# Task directions
Extract every line below that contains the word "Moving".

Page segmentation data
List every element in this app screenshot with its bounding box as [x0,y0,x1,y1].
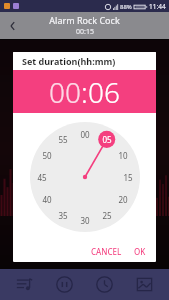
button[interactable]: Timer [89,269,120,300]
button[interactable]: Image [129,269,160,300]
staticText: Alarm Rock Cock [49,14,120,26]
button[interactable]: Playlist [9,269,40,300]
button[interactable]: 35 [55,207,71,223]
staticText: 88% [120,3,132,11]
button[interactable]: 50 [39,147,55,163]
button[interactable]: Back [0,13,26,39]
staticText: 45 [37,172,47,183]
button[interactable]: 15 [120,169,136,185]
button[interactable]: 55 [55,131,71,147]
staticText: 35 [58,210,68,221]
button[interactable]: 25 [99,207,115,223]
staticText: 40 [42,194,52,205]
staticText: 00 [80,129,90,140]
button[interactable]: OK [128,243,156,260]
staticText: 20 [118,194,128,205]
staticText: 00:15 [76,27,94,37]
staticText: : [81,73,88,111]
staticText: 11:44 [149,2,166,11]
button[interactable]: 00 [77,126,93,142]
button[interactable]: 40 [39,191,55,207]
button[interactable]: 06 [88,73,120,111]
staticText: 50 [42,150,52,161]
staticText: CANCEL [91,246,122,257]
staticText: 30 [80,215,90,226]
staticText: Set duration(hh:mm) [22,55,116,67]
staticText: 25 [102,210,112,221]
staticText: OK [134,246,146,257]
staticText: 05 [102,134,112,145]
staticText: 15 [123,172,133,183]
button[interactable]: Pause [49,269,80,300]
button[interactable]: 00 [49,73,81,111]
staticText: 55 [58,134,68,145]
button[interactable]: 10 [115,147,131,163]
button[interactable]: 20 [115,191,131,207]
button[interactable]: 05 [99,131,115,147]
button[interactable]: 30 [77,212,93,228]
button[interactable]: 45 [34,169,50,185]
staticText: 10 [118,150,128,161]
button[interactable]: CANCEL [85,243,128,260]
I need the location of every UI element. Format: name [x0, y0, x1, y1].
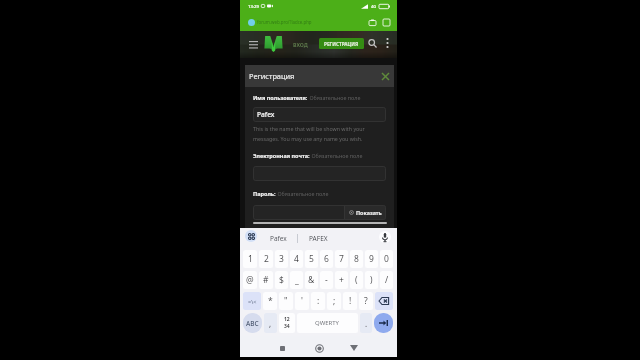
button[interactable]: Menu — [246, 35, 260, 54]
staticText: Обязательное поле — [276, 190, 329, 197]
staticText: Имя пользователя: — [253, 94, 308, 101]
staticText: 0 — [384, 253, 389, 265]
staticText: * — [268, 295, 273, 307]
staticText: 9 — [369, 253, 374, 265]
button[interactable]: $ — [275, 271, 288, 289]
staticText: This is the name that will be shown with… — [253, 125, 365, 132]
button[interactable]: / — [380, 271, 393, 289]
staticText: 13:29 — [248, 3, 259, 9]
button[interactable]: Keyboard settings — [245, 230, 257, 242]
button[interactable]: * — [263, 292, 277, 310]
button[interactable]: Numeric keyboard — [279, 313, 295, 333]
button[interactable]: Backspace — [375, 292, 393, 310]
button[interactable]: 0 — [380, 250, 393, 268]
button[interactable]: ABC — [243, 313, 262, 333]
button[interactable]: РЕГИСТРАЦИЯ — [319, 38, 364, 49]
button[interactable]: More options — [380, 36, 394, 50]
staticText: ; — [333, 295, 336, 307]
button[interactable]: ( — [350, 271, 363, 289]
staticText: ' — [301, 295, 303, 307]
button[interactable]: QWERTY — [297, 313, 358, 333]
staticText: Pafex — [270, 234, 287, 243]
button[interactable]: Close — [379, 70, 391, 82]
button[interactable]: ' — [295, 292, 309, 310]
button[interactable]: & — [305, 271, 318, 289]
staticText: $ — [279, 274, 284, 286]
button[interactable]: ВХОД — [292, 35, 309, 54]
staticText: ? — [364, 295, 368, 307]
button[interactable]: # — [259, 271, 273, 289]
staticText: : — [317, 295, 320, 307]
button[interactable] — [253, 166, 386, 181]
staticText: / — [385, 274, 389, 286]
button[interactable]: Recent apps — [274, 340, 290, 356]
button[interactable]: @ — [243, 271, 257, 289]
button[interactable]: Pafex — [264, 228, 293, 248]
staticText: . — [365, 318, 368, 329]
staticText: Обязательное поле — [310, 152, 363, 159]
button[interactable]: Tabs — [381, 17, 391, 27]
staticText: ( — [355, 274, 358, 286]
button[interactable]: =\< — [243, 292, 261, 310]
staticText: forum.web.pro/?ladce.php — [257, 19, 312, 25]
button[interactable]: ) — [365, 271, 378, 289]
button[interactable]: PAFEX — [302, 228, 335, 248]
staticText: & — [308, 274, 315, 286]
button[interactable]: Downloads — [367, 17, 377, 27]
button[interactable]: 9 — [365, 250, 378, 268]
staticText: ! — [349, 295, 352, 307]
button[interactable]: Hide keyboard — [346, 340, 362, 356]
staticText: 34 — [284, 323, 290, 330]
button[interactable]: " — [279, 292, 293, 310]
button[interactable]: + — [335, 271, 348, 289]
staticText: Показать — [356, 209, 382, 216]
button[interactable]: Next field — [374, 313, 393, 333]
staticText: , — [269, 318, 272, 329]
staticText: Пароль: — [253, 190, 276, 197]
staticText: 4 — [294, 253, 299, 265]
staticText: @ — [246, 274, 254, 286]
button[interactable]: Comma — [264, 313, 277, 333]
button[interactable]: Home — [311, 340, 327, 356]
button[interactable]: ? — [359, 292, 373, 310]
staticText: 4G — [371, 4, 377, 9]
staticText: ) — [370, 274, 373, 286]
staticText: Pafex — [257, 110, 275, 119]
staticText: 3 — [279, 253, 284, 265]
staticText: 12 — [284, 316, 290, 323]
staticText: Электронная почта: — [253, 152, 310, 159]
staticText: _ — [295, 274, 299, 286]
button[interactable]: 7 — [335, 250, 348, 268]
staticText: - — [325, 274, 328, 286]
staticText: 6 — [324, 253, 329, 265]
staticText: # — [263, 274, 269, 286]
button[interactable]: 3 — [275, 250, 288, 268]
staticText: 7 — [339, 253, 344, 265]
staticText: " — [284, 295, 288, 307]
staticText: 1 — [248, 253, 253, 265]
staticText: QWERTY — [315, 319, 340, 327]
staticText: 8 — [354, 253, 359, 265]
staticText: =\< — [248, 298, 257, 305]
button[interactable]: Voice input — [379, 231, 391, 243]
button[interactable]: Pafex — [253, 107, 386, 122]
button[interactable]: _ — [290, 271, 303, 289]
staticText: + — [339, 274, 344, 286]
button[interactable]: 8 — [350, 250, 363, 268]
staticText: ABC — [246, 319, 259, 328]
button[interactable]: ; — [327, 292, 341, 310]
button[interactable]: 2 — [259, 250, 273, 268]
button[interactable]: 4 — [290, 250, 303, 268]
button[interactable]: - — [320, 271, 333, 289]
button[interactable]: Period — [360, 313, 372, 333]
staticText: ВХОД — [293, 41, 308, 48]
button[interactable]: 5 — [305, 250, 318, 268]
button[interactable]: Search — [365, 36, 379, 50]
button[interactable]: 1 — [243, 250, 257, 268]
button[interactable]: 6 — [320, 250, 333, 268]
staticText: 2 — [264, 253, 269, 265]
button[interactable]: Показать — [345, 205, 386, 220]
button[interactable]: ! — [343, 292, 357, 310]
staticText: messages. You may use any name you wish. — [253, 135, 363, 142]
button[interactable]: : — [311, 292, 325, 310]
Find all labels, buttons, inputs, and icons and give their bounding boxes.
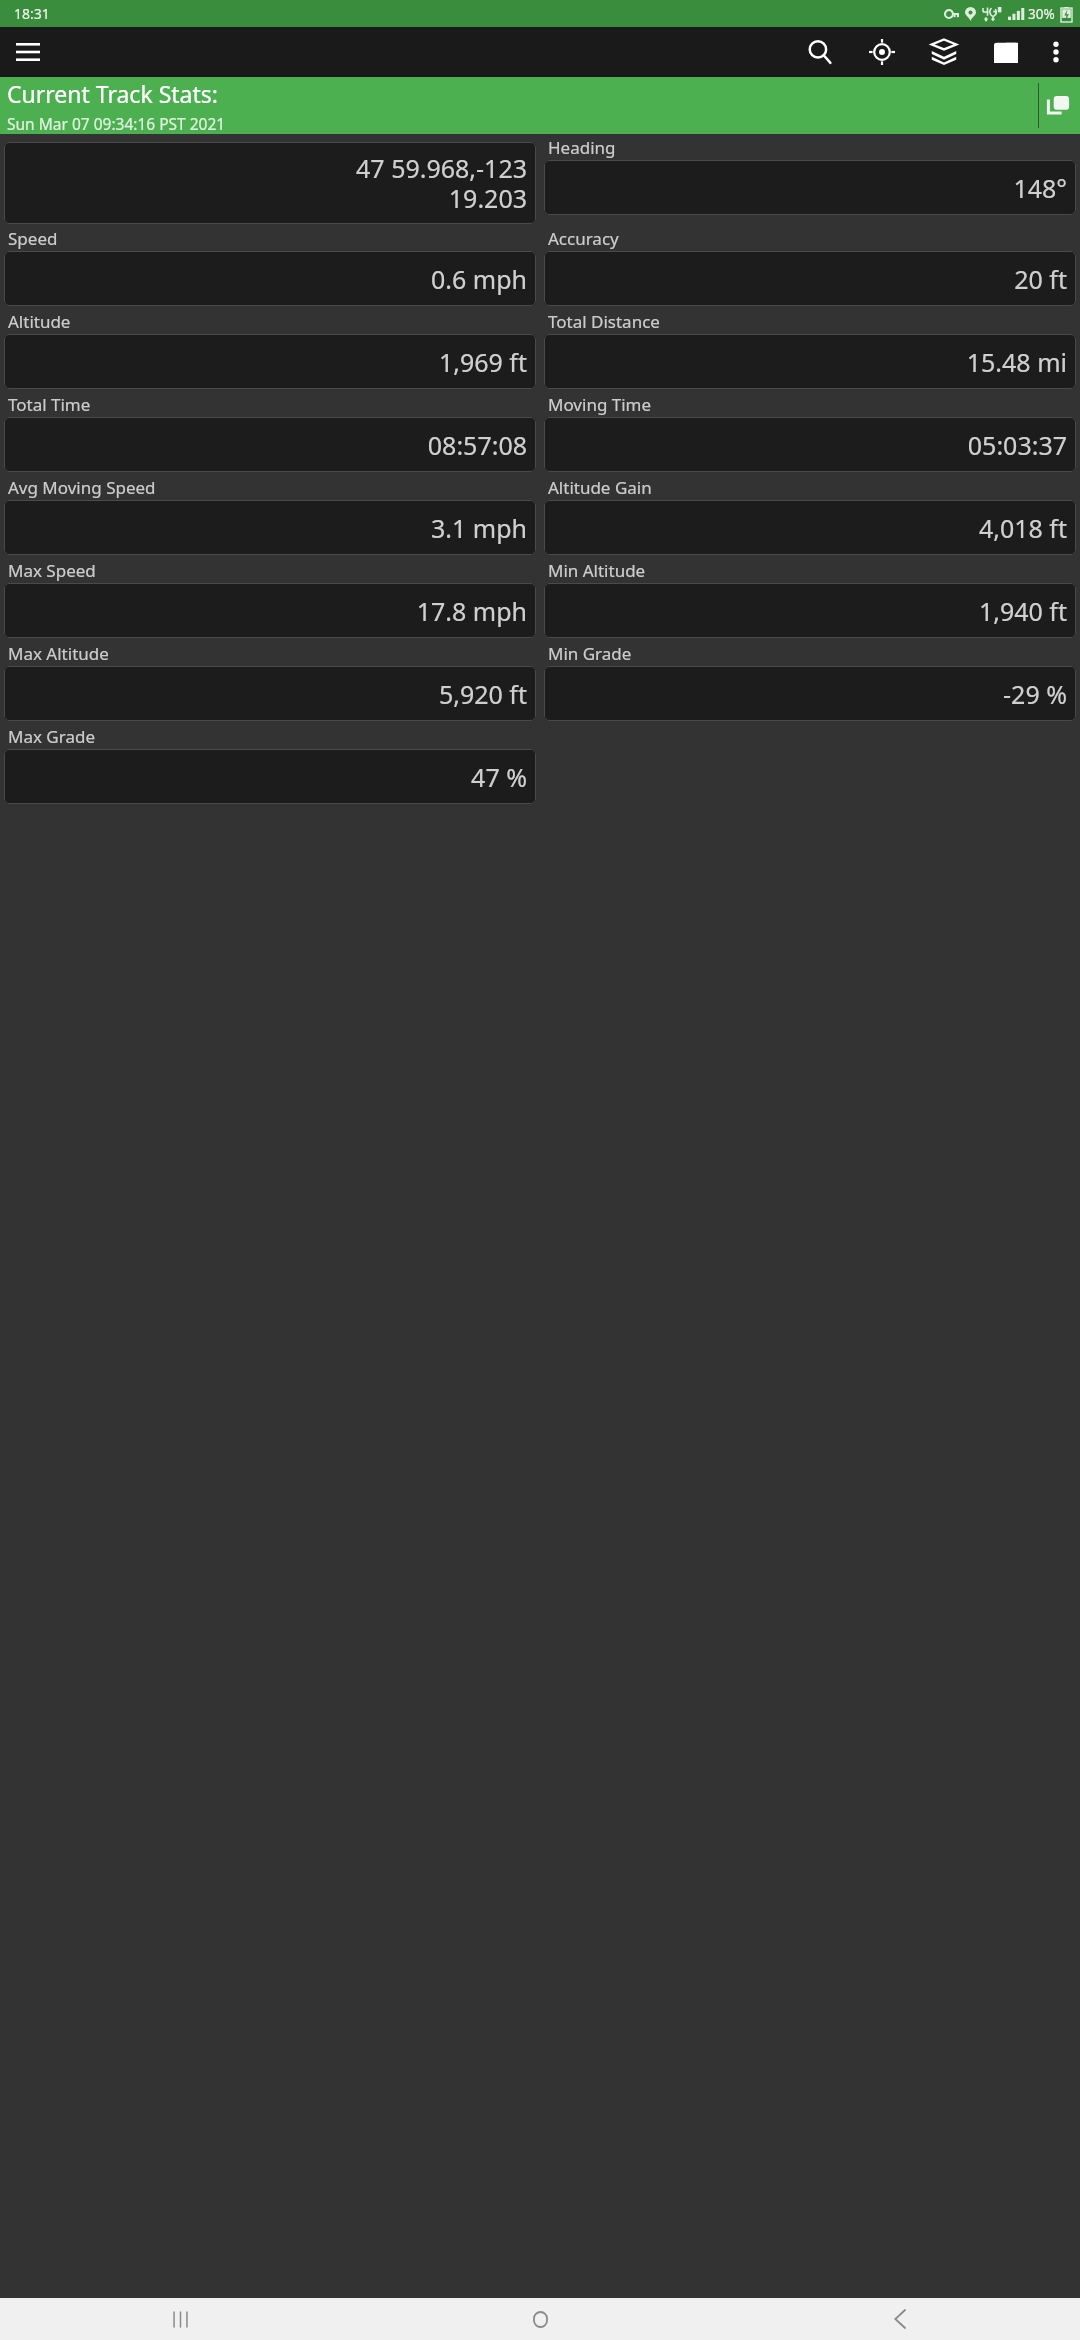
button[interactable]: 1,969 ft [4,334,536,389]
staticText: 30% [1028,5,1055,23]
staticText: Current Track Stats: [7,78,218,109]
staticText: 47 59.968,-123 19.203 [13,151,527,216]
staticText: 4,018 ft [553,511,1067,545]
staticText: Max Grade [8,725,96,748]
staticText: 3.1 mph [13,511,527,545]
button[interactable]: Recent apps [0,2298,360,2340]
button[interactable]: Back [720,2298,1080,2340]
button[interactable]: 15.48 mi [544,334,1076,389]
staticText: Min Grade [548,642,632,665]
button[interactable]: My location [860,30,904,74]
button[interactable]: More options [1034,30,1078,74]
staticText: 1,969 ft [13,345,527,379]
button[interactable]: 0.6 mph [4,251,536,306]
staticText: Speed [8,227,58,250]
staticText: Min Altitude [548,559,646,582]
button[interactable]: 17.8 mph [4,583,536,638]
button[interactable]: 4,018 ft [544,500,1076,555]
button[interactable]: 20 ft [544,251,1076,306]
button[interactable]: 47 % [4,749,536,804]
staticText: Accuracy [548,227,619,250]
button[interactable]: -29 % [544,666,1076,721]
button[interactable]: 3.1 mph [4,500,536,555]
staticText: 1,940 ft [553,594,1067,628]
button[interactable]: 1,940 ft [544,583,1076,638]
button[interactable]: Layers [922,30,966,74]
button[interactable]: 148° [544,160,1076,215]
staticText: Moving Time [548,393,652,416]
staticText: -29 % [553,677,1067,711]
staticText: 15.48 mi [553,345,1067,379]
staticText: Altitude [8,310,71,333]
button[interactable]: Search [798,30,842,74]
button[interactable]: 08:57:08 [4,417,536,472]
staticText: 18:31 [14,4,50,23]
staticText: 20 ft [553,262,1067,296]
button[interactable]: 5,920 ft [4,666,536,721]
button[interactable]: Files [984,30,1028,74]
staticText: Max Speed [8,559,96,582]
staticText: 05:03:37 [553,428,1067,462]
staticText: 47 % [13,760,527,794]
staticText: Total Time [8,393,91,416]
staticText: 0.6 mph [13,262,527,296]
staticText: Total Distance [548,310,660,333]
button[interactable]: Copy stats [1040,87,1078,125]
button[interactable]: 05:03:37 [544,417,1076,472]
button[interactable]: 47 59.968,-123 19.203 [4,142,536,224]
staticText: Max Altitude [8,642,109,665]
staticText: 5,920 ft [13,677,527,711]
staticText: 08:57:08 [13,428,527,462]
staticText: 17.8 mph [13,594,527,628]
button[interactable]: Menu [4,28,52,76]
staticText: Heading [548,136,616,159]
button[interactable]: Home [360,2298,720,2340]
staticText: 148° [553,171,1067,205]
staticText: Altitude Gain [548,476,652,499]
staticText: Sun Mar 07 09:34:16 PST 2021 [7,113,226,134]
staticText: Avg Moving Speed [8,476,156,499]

# Exercise output
staticText: Moving Time [548,393,652,416]
staticText: Avg Moving Speed [8,476,156,499]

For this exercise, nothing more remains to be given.